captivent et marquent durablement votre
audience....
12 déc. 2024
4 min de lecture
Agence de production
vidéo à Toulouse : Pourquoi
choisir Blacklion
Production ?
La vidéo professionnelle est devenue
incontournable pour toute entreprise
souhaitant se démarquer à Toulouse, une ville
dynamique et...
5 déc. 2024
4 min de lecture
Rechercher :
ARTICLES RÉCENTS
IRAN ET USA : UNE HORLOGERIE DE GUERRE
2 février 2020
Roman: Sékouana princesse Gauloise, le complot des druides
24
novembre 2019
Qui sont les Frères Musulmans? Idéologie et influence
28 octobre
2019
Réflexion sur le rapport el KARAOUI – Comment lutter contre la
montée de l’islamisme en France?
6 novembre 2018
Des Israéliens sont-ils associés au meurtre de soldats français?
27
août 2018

---

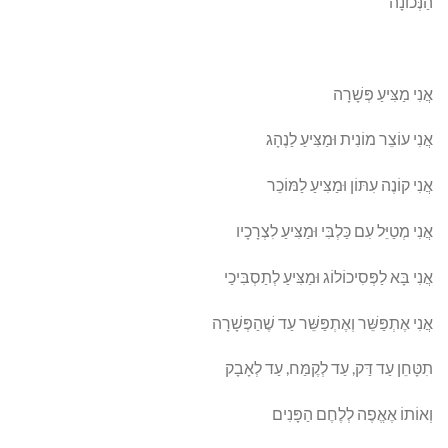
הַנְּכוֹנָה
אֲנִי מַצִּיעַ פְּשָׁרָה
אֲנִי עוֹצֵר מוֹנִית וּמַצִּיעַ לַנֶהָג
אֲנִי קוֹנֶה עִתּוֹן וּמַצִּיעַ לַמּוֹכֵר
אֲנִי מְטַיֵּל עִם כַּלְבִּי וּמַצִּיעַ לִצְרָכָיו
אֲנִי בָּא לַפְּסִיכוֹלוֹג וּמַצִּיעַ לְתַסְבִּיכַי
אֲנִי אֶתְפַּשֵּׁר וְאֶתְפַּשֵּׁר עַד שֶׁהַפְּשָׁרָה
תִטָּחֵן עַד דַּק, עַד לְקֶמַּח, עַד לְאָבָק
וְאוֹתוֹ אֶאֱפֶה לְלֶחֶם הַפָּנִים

==

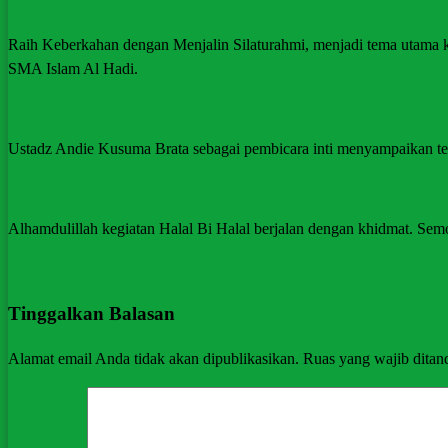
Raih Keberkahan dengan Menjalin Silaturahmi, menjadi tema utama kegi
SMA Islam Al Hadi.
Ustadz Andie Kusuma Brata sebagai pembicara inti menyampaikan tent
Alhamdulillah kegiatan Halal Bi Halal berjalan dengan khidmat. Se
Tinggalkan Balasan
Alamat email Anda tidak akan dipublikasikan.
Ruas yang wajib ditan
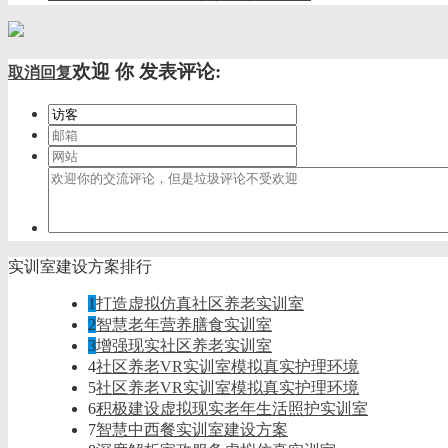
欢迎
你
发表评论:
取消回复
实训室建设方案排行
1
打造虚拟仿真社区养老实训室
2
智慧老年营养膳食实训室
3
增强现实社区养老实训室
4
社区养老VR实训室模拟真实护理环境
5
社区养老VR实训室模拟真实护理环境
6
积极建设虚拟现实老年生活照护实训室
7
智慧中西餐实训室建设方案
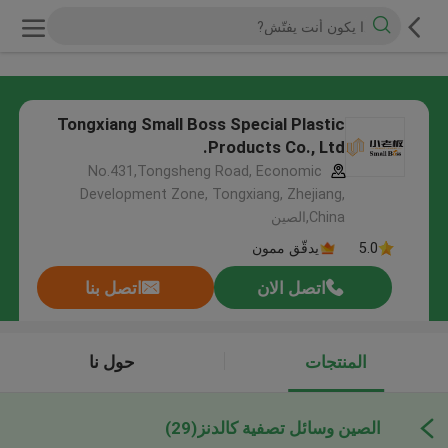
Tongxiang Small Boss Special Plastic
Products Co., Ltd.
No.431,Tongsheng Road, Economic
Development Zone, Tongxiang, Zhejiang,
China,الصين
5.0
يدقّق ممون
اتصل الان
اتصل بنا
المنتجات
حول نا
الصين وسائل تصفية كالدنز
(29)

WHAT YOU NEED TO DO: In the listing, how many lines hold "Tongxiang"? Answer with a bare number.

ANSWER FOR THE TASK: 2